I am converting my hone theater setup from RF using a URC MX-900 remote because the remote is failing and is too old to be fixed. The buttons are not working. IR Remotes are FAR less expensive. I have a URC MRF-350 Based unit inside my media cabinet. I notice on the MRF-350 that it has connections for IR input. Does anyone know if I can use the MRF-350 in IR mode only and will it work with a generic IR Receiver? The manual does not cover use of the IR inputs.


----------



## lwlittle46 (Mar 6, 2021)

I found out the answer is no from URC Tech Support.


----------



## fokakis1 (Feb 29, 2012)

lwlittle46 said:


> I am converting my hone theater setup from RF using a URC MX-900 remote because the remote is failing and is too old to be fixed. The buttons are not working. IR Remotes are FAR less expensive. I have a URC MRF-350 Based unit inside my media cabinet.

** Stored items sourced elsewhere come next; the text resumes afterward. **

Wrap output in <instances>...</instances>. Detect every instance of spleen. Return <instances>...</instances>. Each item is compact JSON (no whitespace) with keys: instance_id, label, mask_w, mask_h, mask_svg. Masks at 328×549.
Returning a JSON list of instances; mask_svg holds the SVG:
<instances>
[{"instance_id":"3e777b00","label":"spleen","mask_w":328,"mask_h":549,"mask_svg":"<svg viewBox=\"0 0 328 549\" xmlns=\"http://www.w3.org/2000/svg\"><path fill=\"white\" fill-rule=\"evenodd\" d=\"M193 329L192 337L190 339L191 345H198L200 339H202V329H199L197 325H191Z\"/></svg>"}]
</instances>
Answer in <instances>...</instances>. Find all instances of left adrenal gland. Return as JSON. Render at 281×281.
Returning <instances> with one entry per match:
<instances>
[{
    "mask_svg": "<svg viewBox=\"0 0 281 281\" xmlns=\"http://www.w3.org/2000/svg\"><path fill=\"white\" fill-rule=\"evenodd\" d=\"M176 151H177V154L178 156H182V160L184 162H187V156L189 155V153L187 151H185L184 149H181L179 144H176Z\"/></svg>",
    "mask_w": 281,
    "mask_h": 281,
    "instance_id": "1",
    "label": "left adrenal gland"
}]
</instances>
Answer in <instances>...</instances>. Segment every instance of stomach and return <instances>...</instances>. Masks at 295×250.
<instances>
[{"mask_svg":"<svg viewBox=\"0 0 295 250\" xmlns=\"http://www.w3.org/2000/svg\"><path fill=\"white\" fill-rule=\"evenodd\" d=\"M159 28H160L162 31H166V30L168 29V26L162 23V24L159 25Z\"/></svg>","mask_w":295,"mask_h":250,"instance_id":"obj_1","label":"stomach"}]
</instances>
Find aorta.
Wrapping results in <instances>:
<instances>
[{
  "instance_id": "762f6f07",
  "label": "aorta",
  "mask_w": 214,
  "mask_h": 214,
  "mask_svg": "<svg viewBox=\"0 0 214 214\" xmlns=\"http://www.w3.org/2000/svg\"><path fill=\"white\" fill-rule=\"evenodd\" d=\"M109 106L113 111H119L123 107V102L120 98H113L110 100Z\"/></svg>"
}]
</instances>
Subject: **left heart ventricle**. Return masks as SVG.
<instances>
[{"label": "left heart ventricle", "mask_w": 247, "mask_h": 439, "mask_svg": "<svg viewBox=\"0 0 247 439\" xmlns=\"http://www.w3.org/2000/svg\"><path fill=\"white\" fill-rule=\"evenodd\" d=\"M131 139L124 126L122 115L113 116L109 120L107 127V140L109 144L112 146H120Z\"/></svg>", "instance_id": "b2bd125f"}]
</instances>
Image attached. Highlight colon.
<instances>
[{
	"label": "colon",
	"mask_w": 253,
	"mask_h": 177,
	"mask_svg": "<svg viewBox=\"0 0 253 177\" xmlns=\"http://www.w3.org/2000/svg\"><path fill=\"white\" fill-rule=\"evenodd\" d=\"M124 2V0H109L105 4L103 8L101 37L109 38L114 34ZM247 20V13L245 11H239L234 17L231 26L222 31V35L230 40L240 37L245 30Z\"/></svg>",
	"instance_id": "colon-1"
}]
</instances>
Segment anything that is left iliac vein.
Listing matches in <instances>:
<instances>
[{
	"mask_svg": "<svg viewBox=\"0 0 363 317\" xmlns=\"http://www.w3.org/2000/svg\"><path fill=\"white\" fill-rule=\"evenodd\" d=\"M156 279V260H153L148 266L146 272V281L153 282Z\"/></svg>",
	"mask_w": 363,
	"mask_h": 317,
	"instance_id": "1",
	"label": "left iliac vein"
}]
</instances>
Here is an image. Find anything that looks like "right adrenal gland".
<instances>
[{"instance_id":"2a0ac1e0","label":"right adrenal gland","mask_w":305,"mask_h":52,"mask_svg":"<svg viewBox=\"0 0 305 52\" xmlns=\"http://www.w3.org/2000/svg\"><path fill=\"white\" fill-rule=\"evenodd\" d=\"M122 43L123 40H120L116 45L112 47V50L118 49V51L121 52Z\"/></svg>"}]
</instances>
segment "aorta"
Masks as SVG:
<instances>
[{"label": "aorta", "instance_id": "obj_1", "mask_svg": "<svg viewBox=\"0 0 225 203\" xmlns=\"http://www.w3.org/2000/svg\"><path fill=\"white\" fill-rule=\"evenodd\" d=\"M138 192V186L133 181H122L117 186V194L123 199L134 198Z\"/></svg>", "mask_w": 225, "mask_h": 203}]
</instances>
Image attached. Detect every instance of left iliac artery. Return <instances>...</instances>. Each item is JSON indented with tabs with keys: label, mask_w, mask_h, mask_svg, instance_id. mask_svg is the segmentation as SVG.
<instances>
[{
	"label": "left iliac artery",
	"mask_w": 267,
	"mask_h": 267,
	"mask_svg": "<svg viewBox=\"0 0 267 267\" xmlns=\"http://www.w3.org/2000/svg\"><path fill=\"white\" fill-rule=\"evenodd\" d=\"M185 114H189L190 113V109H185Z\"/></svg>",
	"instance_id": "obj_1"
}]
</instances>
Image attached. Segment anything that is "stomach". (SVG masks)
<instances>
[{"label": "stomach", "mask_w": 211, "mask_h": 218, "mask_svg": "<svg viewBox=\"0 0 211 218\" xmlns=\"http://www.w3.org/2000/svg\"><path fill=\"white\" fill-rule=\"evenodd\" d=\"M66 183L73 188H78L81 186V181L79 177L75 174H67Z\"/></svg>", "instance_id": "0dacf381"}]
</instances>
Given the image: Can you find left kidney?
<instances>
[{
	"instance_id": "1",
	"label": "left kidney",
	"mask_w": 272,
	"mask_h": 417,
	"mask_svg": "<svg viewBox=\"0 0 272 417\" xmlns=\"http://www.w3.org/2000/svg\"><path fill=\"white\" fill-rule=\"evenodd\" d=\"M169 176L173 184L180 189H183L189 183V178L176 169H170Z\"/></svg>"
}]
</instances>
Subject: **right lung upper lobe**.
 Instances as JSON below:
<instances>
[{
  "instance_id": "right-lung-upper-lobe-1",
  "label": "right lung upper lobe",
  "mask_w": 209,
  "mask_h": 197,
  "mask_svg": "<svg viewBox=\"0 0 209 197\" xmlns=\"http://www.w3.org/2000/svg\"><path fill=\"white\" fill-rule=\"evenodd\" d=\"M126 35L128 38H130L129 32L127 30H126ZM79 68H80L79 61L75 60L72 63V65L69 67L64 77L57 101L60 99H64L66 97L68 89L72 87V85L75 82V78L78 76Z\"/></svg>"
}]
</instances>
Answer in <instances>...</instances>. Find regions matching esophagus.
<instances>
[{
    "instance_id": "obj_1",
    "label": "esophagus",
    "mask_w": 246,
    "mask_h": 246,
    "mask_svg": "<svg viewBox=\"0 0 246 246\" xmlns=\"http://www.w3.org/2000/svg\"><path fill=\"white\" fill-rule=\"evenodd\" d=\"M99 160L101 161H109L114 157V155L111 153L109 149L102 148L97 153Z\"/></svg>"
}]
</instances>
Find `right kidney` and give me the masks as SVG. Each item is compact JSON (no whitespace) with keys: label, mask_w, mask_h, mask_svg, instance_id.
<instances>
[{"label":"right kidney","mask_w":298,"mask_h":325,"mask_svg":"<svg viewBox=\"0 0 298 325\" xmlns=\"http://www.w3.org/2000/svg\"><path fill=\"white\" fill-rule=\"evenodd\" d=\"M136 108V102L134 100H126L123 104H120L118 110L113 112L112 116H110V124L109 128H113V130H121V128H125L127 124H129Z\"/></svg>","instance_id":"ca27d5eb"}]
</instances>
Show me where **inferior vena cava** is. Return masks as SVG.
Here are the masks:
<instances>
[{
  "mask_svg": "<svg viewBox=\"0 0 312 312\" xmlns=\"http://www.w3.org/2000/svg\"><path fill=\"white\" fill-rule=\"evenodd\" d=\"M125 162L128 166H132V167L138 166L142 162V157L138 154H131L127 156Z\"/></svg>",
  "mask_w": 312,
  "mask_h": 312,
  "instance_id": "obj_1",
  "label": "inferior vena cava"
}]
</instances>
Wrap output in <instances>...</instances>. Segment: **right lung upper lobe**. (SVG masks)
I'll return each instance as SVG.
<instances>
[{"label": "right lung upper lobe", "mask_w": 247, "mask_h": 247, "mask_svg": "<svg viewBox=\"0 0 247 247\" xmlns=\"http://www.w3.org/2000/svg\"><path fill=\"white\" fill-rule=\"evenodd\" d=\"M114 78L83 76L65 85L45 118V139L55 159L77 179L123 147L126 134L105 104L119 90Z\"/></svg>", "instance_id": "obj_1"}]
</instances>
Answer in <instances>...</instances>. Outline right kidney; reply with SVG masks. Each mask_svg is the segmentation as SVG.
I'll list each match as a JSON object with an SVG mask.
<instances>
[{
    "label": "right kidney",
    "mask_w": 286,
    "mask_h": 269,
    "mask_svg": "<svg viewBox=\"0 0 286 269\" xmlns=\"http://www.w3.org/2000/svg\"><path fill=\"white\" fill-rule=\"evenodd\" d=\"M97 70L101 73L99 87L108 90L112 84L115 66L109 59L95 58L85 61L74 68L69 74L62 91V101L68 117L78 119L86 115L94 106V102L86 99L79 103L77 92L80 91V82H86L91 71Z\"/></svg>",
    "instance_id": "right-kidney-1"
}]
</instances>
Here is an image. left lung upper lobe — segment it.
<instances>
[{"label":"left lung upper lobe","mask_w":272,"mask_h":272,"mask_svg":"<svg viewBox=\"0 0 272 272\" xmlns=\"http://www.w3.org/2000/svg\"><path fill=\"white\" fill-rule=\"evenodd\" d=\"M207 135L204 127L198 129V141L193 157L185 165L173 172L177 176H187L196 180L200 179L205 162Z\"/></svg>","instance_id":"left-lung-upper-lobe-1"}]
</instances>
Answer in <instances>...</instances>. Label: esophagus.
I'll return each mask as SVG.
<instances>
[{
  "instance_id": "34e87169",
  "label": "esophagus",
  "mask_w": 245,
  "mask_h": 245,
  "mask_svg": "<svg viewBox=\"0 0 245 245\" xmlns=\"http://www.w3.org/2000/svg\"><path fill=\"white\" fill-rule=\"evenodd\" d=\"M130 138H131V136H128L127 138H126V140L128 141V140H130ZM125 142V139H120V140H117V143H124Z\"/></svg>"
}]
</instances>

I notice on the MRF-350 that it has connections for IR input. Does anyone know if I can use the MRF-350 in IR mode only and will it work with a generic IR Receiver? The manual does not cover use of the IR inputs.


Yes. Your MRF can be used as an IR repeater using an IR receiver hooked to the 3.5mm jack or the Phoenix connectors.


----------